TRY IT:
From the line containing "Humble Bundle (695, 124)" down to the line containing "Mac (383, 774)" in the records below, reproduce every line exactly, ends included, and omit all others.

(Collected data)
┏━━

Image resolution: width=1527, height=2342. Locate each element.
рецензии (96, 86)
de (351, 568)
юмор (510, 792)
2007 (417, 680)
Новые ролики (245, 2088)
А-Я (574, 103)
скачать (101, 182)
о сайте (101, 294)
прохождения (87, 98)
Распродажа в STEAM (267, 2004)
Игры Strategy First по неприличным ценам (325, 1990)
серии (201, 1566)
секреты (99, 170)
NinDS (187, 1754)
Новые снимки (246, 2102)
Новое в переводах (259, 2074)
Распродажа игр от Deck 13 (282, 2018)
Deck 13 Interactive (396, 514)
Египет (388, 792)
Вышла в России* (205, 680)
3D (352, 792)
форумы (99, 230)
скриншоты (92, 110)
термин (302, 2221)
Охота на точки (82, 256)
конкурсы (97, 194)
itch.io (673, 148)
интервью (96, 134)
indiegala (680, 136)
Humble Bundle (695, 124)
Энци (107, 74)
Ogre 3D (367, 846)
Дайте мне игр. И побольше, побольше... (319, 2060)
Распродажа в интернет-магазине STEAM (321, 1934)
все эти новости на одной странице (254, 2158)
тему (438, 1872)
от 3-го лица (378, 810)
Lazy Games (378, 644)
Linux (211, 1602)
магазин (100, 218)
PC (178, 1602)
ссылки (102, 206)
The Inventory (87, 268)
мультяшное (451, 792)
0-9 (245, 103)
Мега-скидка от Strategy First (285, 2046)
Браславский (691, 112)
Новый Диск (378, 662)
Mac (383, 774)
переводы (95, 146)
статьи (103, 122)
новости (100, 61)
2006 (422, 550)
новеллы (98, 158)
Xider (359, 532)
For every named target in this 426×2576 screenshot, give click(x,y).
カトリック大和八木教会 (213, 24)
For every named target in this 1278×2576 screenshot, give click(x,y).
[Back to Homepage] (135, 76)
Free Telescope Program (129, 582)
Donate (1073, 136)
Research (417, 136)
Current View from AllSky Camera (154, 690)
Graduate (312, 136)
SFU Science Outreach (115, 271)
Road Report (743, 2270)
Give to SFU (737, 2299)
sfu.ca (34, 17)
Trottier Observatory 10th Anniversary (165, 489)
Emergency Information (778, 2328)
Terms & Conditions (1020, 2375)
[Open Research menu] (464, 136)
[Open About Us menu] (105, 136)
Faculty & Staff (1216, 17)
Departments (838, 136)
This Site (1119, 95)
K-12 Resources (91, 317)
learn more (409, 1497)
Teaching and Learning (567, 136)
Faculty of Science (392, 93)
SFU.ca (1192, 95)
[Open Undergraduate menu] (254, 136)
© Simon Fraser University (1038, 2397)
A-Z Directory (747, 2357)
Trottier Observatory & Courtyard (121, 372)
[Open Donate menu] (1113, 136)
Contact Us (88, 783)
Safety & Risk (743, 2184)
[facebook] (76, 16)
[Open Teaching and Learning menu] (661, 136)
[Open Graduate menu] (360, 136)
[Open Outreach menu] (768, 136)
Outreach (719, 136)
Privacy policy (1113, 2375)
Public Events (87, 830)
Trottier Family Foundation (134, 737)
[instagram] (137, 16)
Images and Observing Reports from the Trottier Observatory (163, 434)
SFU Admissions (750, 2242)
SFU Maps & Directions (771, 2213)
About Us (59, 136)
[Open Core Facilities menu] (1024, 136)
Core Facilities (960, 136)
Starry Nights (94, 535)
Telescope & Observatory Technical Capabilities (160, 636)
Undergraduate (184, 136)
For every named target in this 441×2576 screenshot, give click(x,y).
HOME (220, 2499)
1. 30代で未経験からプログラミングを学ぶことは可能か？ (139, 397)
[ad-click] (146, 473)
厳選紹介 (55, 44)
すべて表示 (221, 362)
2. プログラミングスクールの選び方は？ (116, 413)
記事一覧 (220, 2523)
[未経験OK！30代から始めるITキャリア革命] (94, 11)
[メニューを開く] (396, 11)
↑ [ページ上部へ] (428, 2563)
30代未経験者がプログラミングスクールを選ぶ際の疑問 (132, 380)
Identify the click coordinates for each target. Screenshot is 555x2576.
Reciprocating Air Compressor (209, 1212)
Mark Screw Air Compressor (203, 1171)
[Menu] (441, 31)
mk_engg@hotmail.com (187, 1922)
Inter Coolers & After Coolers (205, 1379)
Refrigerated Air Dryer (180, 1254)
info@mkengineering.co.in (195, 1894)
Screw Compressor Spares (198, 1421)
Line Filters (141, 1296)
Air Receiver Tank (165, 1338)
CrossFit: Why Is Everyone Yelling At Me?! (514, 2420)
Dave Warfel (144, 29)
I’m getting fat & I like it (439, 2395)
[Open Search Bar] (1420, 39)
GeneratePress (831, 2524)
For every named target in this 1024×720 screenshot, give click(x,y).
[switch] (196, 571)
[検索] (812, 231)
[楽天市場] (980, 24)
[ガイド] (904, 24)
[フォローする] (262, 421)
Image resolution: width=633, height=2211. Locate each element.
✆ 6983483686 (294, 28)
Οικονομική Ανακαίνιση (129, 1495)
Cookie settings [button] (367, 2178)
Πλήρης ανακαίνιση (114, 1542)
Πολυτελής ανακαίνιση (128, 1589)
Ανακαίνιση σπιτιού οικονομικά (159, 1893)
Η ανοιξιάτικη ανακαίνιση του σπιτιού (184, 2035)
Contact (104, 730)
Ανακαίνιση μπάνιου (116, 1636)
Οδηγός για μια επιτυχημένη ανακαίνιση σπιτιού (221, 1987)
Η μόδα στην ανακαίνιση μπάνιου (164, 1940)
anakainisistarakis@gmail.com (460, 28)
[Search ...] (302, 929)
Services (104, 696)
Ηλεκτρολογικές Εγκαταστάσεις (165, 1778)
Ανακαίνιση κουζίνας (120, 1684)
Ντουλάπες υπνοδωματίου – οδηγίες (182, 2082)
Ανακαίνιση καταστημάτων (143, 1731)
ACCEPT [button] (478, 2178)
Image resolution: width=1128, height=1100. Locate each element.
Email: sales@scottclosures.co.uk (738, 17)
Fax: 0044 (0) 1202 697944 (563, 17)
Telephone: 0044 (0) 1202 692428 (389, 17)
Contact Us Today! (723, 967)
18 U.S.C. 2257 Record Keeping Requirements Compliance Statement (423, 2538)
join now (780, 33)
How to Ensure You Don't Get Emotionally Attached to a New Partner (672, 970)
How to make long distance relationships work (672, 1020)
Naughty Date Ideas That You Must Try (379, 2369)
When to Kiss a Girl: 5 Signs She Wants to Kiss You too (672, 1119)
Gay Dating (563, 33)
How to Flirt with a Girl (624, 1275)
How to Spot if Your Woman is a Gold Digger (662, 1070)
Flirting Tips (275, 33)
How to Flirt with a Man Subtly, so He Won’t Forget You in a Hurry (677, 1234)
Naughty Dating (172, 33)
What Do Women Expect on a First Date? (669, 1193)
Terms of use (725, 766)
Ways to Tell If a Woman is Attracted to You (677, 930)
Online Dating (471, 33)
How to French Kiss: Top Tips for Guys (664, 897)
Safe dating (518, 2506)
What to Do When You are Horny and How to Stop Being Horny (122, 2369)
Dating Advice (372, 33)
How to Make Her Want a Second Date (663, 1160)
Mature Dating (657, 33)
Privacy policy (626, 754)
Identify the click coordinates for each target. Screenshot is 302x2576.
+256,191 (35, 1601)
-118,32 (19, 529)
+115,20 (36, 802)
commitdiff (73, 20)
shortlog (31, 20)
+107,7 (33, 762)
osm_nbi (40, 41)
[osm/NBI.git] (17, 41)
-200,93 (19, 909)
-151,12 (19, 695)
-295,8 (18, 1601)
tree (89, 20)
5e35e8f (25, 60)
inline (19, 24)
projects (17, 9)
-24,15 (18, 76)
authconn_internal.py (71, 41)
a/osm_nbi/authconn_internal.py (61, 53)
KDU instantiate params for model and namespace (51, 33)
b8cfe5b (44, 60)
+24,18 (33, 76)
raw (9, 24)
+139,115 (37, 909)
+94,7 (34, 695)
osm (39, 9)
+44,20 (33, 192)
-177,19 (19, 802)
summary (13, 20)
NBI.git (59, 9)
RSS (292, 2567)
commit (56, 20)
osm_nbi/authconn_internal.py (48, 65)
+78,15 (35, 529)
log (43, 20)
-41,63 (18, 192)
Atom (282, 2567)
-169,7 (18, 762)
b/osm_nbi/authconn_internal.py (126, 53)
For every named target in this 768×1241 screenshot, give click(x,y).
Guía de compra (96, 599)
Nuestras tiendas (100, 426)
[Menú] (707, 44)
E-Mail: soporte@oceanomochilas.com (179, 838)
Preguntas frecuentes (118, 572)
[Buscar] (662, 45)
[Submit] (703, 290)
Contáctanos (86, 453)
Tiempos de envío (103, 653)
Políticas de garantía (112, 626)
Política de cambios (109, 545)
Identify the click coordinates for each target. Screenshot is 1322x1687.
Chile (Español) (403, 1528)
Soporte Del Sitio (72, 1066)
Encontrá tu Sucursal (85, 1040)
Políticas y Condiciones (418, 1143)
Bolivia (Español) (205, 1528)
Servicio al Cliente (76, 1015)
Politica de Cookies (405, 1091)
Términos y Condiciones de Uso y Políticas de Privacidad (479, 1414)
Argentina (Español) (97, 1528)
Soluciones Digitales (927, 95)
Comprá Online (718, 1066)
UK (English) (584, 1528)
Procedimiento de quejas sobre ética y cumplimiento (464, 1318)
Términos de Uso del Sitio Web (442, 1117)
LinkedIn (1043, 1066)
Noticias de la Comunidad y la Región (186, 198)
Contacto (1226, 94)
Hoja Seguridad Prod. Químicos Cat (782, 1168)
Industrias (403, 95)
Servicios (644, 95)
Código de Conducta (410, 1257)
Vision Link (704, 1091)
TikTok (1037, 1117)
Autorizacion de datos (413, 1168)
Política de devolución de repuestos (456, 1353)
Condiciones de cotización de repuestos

┗━━

EXERCISE OUTPUT:
Humble Bundle (695, 124)
Энци (107, 74)
Ogre 3D (367, 846)
Дайте мне игр. И побольше, побольше... (319, 2060)
Распродажа в интернет-магазине STEAM (321, 1934)
все эти новости на одной странице (254, 2158)
тему (438, 1872)
от 3-го лица (378, 810)
Lazy Games (378, 644)
Linux (211, 1602)
магазин (100, 218)
PC (178, 1602)
ссылки (102, 206)
The Inventory (87, 268)
мультяшное (451, 792)
0-9 (245, 103)
Мега-скидка от Strategy First (285, 2046)
Браславский (691, 112)
Новый Диск (378, 662)
Mac (383, 774)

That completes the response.